From the material below, copy each line that holds the word "axis".

***

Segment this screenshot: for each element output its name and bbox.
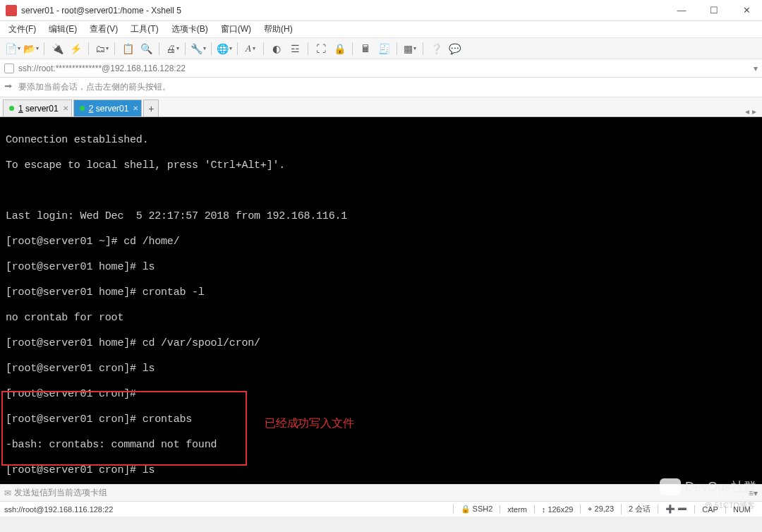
- globe-icon[interactable]: 🌐: [216, 41, 233, 56]
- window-title: server01 - root@server01:/home - Xshell …: [21, 6, 672, 16]
- lock-icon: 🔒: [461, 504, 471, 513]
- search-icon[interactable]: 🔍: [138, 41, 155, 56]
- minimize-button[interactable]: —: [672, 5, 691, 16]
- status-bar: ssh://root@192.168.116.128:22 🔒 SSH2 xte…: [0, 501, 762, 516]
- window-controls: — ☐ ✕: [672, 5, 756, 16]
- session-icon: [4, 64, 14, 73]
- separator: [352, 42, 353, 55]
- separator: [423, 42, 423, 55]
- lock-icon[interactable]: 🔒: [331, 41, 348, 56]
- separator: [263, 42, 264, 55]
- terminal-line: [root@server01 home]# cd /var/spool/cron…: [6, 337, 260, 349]
- menu-file[interactable]: 文件(F): [6, 22, 39, 37]
- separator: [308, 42, 308, 55]
- separator: [114, 42, 115, 55]
- status-sessions: 2 会话: [621, 504, 658, 514]
- annotation-box: [1, 391, 247, 466]
- watermark-small: @ 51CTO博客: [705, 500, 755, 511]
- tab-label: 1 server01: [18, 104, 59, 114]
- tab-nav: ◂ ▸: [745, 107, 759, 116]
- add-session-arrow-icon[interactable]: ⮕: [4, 82, 16, 93]
- tab-add-button[interactable]: +: [143, 99, 159, 116]
- terminal-line: [root@server01 cron]#: [6, 388, 136, 400]
- menubar: 文件(F) 编辑(E) 查看(V) 工具(T) 选项卡(B) 窗口(W) 帮助(…: [0, 21, 762, 38]
- app-icon: [6, 5, 17, 16]
- maximize-button[interactable]: ☐: [704, 5, 724, 16]
- address-dropdown-icon[interactable]: ▾: [754, 64, 758, 73]
- separator: [397, 42, 397, 55]
- tab-next-icon[interactable]: ▸: [752, 107, 756, 116]
- terminal[interactable]: Connection established. To escape to loc…: [0, 117, 762, 484]
- tab-server01-2[interactable]: 2 server01 ✕: [73, 99, 143, 116]
- info-icon[interactable]: 💬: [446, 41, 463, 56]
- terminal-line: no crontab for root: [6, 312, 123, 324]
- fullscreen-icon[interactable]: ⛶: [313, 41, 329, 56]
- calculator-icon[interactable]: 🖩: [357, 41, 374, 56]
- layout-icon[interactable]: ▦: [401, 41, 418, 56]
- terminal-line: [root@server01 ~]# cd /home/: [6, 236, 179, 248]
- tab-server01-1[interactable]: 1 server01 ✕: [3, 99, 72, 116]
- font-icon[interactable]: 𝐴: [242, 41, 259, 56]
- send-bar: ✉ 发送短信到当前选项卡组 ≡▾: [0, 484, 762, 501]
- status-pos: 29,23: [595, 504, 615, 513]
- separator: [44, 42, 44, 55]
- print-icon[interactable]: 🖨: [164, 41, 181, 56]
- send-label: 发送短信到当前选项卡组: [14, 487, 107, 499]
- tab-label: 2 server01: [89, 104, 129, 114]
- scroll-icon[interactable]: 🧾: [375, 41, 392, 56]
- hint-text: 要添加当前会话，点击左侧的箭头按钮。: [18, 81, 171, 93]
- help-icon[interactable]: ❔: [428, 41, 445, 56]
- hint-bar: ⮕ 要添加当前会话，点击左侧的箭头按钮。: [0, 78, 762, 97]
- separator: [185, 42, 186, 55]
- titlebar: server01 - root@server01:/home - Xshell …: [0, 0, 762, 21]
- status-size: 126x29: [548, 505, 573, 514]
- toolbar: 📄 📂 🔌 ⚡ 🗂 📋 🔍 🖨 🔧 🌐 𝐴 ◐ ☲ ⛶ 🔒 🖩 🧾 ▦ ❔ 💬: [0, 38, 762, 59]
- close-button[interactable]: ✕: [737, 5, 756, 16]
- properties-icon[interactable]: 🔧: [190, 41, 207, 56]
- menu-tools[interactable]: 工具(T): [128, 22, 161, 37]
- tab-close-icon[interactable]: ✕: [133, 104, 138, 112]
- status-dot-icon: [80, 106, 85, 111]
- separator: [88, 42, 89, 55]
- terminal-line: To escape to local shell, press 'Ctrl+Al…: [6, 159, 285, 171]
- menu-window[interactable]: 窗口(W): [218, 22, 254, 37]
- annotation-text: 已经成功写入文件: [265, 417, 353, 430]
- profiles-icon[interactable]: 🗂: [93, 41, 110, 56]
- script-icon[interactable]: ◐: [268, 41, 285, 56]
- address-bar: ssh://root:**************@192.168.116.12…: [0, 59, 762, 78]
- separator: [211, 42, 212, 55]
- menu-help[interactable]: 帮助(H): [261, 22, 296, 37]
- tab-close-icon[interactable]: ✕: [63, 104, 68, 112]
- status-ssh: SSH2: [473, 504, 493, 513]
- terminal-line: -bash: crontabs: command not found: [6, 439, 217, 451]
- watermark: DevOps社群: [660, 478, 756, 495]
- tab-bar: 1 server01 ✕ 2 server01 ✕ + ◂ ▸: [0, 97, 762, 117]
- new-session-icon[interactable]: 📄: [4, 41, 21, 56]
- sessions-icon[interactable]: ☲: [286, 41, 303, 56]
- status-path: ssh://root@192.168.116.128:22: [4, 505, 453, 514]
- copy-icon[interactable]: 📋: [119, 41, 136, 56]
- open-icon[interactable]: 📂: [23, 41, 40, 56]
- terminal-line: [root@server01 home]# ls: [6, 261, 155, 273]
- separator: [237, 42, 238, 55]
- terminal-line: [root@server01 cron]# ls: [6, 363, 155, 375]
- wechat-icon: [660, 478, 681, 495]
- separator: [159, 42, 159, 55]
- send-icon[interactable]: ✉: [4, 488, 11, 498]
- terminal-line: [root@server01 cron]# crontabs: [6, 413, 192, 425]
- menu-edit[interactable]: 编辑(E): [46, 22, 80, 37]
- status-term: xterm: [500, 505, 534, 514]
- address-text[interactable]: ssh://root:**************@192.168.116.12…: [18, 64, 186, 73]
- terminal-line: Connection established.: [6, 134, 148, 146]
- menu-view[interactable]: 查看(V): [87, 22, 121, 37]
- reconnect-icon[interactable]: 🔌: [49, 41, 66, 56]
- status-dot-icon: [9, 106, 14, 111]
- disconnect-icon[interactable]: ⚡: [67, 41, 84, 56]
- watermark-text: DevOps社群: [685, 478, 756, 495]
- menu-tabs[interactable]: 选项卡(B): [169, 22, 211, 37]
- tab-prev-icon[interactable]: ◂: [745, 107, 749, 116]
- terminal-line: Last login: Wed Dec 5 22:17:57 2018 from…: [6, 210, 347, 222]
- terminal-line: [root@server01 cron]# ls: [6, 464, 155, 476]
- terminal-line: [root@server01 home]# crontab -l: [6, 286, 205, 298]
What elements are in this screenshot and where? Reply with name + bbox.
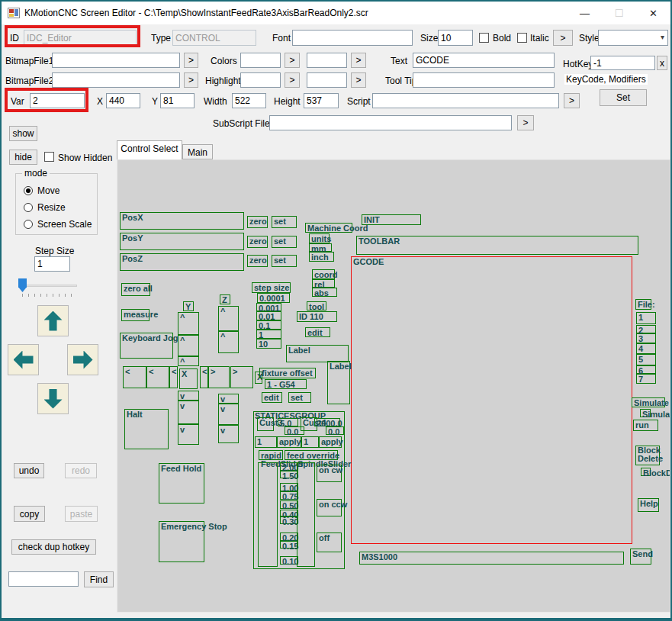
bitmapfile2-browse-button[interactable]: > — [184, 72, 198, 88]
nudge-up-button[interactable] — [37, 305, 69, 336]
step-0p1-button[interactable]: 0.1 — [256, 320, 281, 330]
copy-button[interactable]: copy — [14, 506, 45, 522]
inch-button[interactable]: inch — [309, 252, 334, 262]
text-field[interactable] — [413, 53, 555, 68]
apply-feed-button[interactable]: apply — [277, 436, 301, 448]
show-button[interactable]: show — [9, 126, 37, 141]
tab-main[interactable]: Main — [182, 144, 213, 159]
set-button[interactable]: Set — [600, 89, 647, 106]
posx-display[interactable]: PosX — [120, 212, 244, 230]
edit-fixture-button[interactable]: edit — [262, 392, 282, 403]
subscript-field[interactable] — [269, 115, 512, 130]
var-field[interactable] — [30, 93, 85, 108]
screen-editor-canvas[interactable]: PosXPosYPosZzerosetzerosetzerosetMachine… — [117, 159, 670, 613]
feed-1p50[interactable]: 1.50 — [280, 471, 298, 478]
feed-2p00[interactable]: 2.00 — [280, 462, 298, 471]
feed-0p20[interactable]: 0.20 — [280, 533, 298, 541]
width-field[interactable] — [232, 93, 266, 108]
nudge-left-button[interactable] — [8, 344, 39, 375]
feed-1p00[interactable]: 1.00 — [280, 483, 298, 491]
file-5-button[interactable]: 5 — [636, 354, 656, 365]
script-field[interactable] — [372, 93, 559, 108]
step-slider-thumb[interactable] — [18, 278, 27, 292]
block-delete-checkbox[interactable]: BlockDelete — [641, 468, 651, 476]
feed-0p50[interactable]: 0.50 — [280, 500, 298, 509]
step-0p001-button[interactable]: 0.001 — [256, 303, 281, 311]
edit-tool-button[interactable]: edit — [305, 327, 330, 337]
file-4-button[interactable]: 4 — [636, 343, 656, 354]
keyboard-jog-button[interactable]: Keyboard Jog — [120, 333, 173, 359]
highlight2-pick-button[interactable]: > — [351, 72, 366, 88]
x-jog-right-med[interactable]: > — [208, 366, 230, 388]
spindle-entry[interactable]: 1 — [301, 436, 319, 448]
id-field[interactable] — [24, 30, 137, 46]
highlight2-field[interactable] — [307, 72, 347, 88]
file-6-button[interactable]: 6 — [636, 365, 656, 374]
highlight1-pick-button[interactable]: > — [285, 72, 300, 88]
tooltip-field[interactable] — [413, 72, 555, 88]
tab-control-select[interactable]: Control Select — [117, 140, 182, 159]
tool-id-display[interactable]: ID 110 — [297, 311, 337, 322]
zero-x-button[interactable]: zero — [247, 216, 268, 228]
apply-spindle-button[interactable]: apply — [319, 436, 342, 448]
init-button[interactable]: INIT — [362, 214, 421, 225]
color2-pick-button[interactable]: > — [351, 53, 366, 68]
subscript-browse-button[interactable]: > — [517, 115, 534, 130]
font-field[interactable] — [292, 30, 413, 46]
zero-z-button[interactable]: zero — [247, 255, 268, 267]
color2-field[interactable] — [307, 53, 347, 68]
step-10-button[interactable]: 10 — [256, 339, 281, 349]
x-jog-left-slow[interactable]: < — [169, 366, 178, 388]
feed-entry[interactable]: 1 — [255, 436, 277, 448]
z-jog-up-fast[interactable]: ^ — [218, 306, 239, 331]
spindle-slider-box[interactable] — [297, 462, 315, 567]
feed-hold-button[interactable]: Feed Hold — [159, 463, 204, 504]
font-more-button[interactable]: > — [553, 30, 573, 46]
simulate-label[interactable]: Simulate — [632, 397, 665, 407]
z-jog-down-med[interactable]: v — [218, 404, 239, 425]
feed-0p75[interactable]: 0.75 — [280, 491, 298, 500]
rel-button[interactable]: rel — [312, 279, 335, 288]
bold-checkbox[interactable] — [479, 33, 489, 43]
step-size-field[interactable] — [34, 256, 70, 272]
radio-resize[interactable] — [24, 203, 33, 212]
y-jog-up-slow[interactable]: ^ — [178, 356, 199, 366]
tool-label[interactable]: tool — [307, 301, 326, 310]
find-button[interactable]: Find — [84, 571, 114, 587]
z-axis-label[interactable]: Z — [220, 294, 230, 304]
color1-pick-button[interactable]: > — [285, 53, 300, 68]
run-button[interactable]: run — [633, 420, 658, 431]
cust3-button[interactable]: Cust3 — [257, 417, 274, 431]
show-hidden-checkbox[interactable] — [44, 152, 54, 162]
close-button[interactable]: ✕ — [636, 2, 670, 24]
y-jog-down-fast[interactable]: v — [178, 424, 199, 445]
hide-button[interactable]: hide — [9, 150, 37, 165]
zero-all-button[interactable]: zero all — [121, 283, 150, 296]
italic-checkbox[interactable] — [517, 33, 527, 43]
height-field[interactable] — [304, 93, 339, 108]
y-jog-up-med[interactable]: ^ — [178, 335, 199, 356]
file-2-button[interactable]: 2 — [636, 325, 656, 333]
mdi-entry[interactable]: M3S1000 — [359, 552, 624, 565]
nudge-right-button[interactable] — [67, 344, 98, 375]
fixture-offset-display[interactable]: 1 - G54 — [265, 379, 307, 389]
spindle-off-button[interactable]: off — [317, 533, 342, 552]
y-jog-down-med[interactable]: v — [178, 401, 199, 424]
x-jog-right-fast[interactable]: > — [230, 366, 253, 388]
set-z-button[interactable]: set — [272, 255, 297, 267]
y-jog-down-slow[interactable]: v — [178, 391, 199, 401]
abs-button[interactable]: abs — [312, 288, 337, 297]
z-jog-down-slow[interactable]: v — [218, 394, 239, 404]
x-axis-label[interactable]: X — [179, 368, 198, 389]
spindle-actual-display[interactable]: 0.0 — [326, 426, 344, 435]
mm-button[interactable]: mm — [309, 243, 332, 252]
measure-button[interactable]: measure — [121, 309, 150, 321]
feed-value-display[interactable]: 5.0 — [278, 418, 298, 426]
simulate-checkbox[interactable]: Simulate — [640, 409, 651, 417]
z-jog-up-med[interactable]: ^ — [218, 331, 239, 353]
x-jog-right-slow[interactable]: < — [200, 366, 208, 388]
find-field[interactable] — [8, 571, 79, 587]
script-browse-button[interactable]: > — [564, 93, 580, 108]
feed-0p30[interactable]: 0.30 — [280, 516, 298, 524]
color1-field[interactable] — [240, 53, 281, 68]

***

[THE COMPLETED TASK]:
z-axis-label[interactable]: Z — [220, 294, 230, 304]
x-axis-label[interactable]: X — [179, 368, 198, 389]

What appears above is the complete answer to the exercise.